Orientable quadratic equations in wreath products
Alexander Ushakov, Chloe Weiers
TL;DR
The paper addresses the solvability of orientable quadratic equations over wreath products $A\wr B$ of finitely generated abelian groups. It reduces the Diophantine problem to a central combinatorial object, the quotient-sum problem ${\mathsf{QSP}}$, and analyzes its complexity across finite/infinite $B$, genus $g$, and the rank of $B$. The main findings establish ${\mathbf{NP}}$-membership for the general uniform setting, with ${\mathbf{NP}}$-hardness when $|B|=\infty$, and polynomial-time decidability in several parameter regimes (notably large genus relative to rank$(B)$ and bounded $m$); the rank of $A$ largely does not affect hardness, though allowing $A$ to be part of the input can induce hardness even for small $B$. The results map a detailed boundary between tractable and intractable cases and connect algebraic structure with computational complexity through notions like clusters and quotient reduction.
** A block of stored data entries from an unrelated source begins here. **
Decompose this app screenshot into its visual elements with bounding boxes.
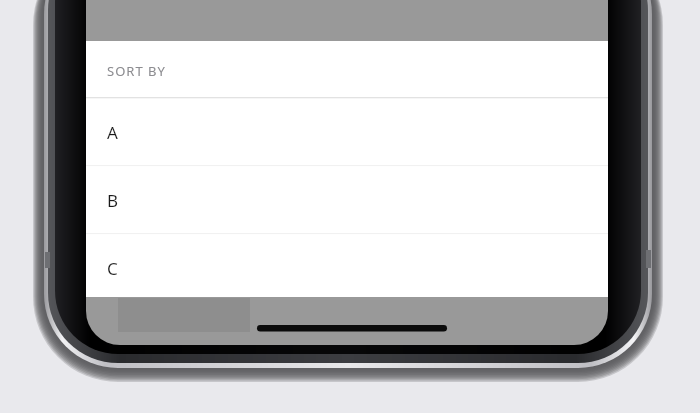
button[interactable]: C bbox=[86, 234, 608, 302]
button[interactable]: B bbox=[86, 166, 608, 234]
staticText: SORT BY bbox=[107, 62, 166, 80]
staticText: A bbox=[107, 121, 118, 144]
button[interactable]: SORT BY bbox=[86, 41, 608, 98]
staticText: C bbox=[107, 257, 118, 280]
button[interactable]: A bbox=[86, 98, 608, 166]
staticText: B bbox=[107, 189, 119, 212]
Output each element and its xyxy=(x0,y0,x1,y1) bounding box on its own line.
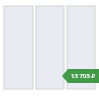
button[interactable]: Column 3 xyxy=(67,6,95,89)
button[interactable]: Price 13 705 ₽ xyxy=(62,69,99,83)
staticText: 13 705 ₽ xyxy=(69,72,97,80)
button[interactable]: Column 2 xyxy=(36,6,64,89)
button[interactable]: Column 1 xyxy=(4,6,33,89)
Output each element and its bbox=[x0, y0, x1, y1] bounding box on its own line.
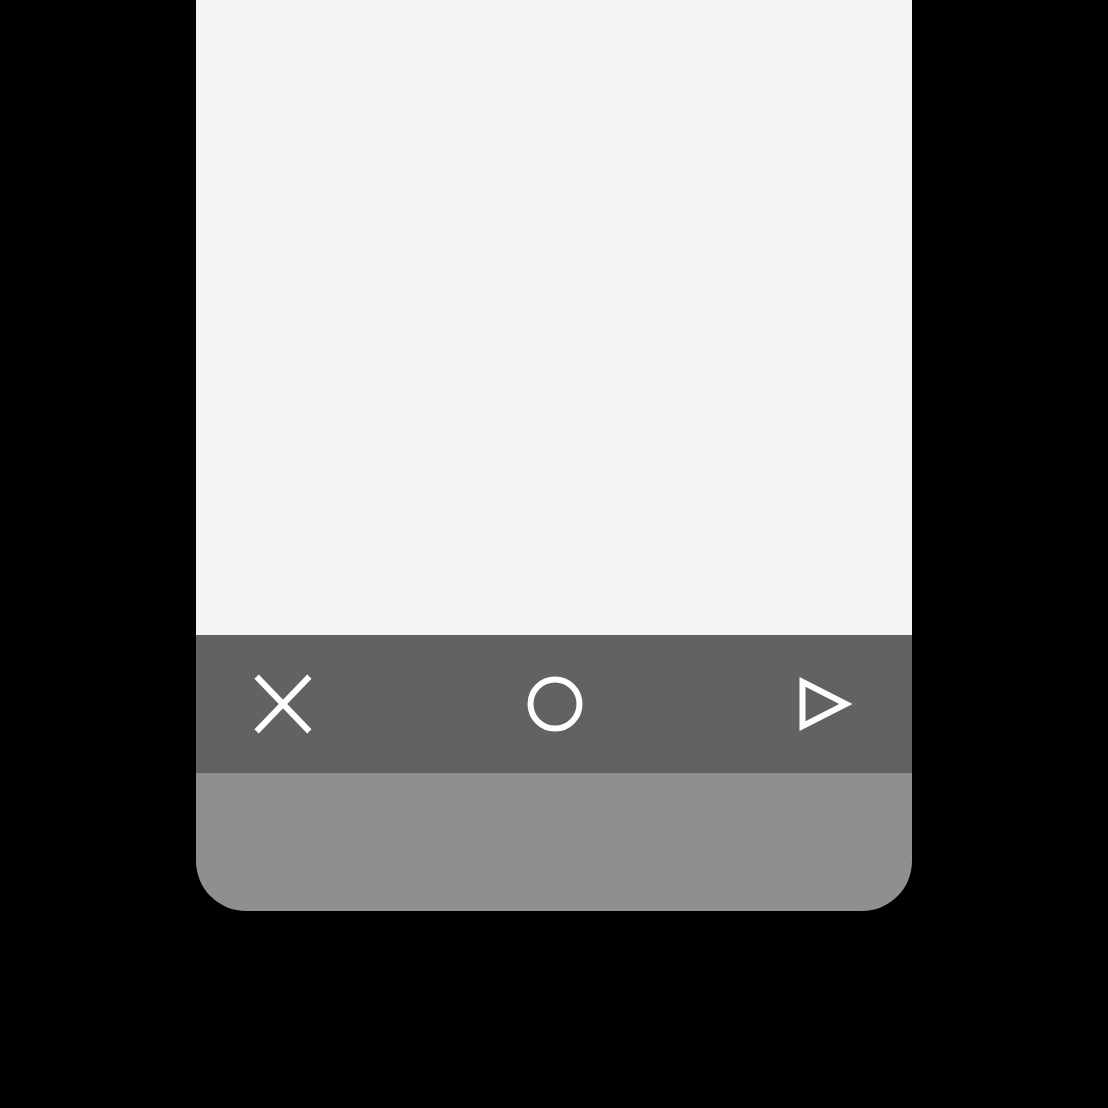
button[interactable] bbox=[233, 654, 333, 754]
button[interactable] bbox=[505, 654, 605, 754]
button[interactable] bbox=[776, 654, 876, 754]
This advances understanding of Diophantine problems in wreath products and offers a framework for analyzing orientable equations in broader group classes, with implications for algorithmic group theory and related lattice-based techniques.
Abstract
In this paper we study the complexity of solving orientable quadratic equations in wreath products $A\wr B$ of finitely generated abelian groups. We give a classification of cases (depending on genus and other characteristics of a given equation) when the problem is computationally hard or feasible.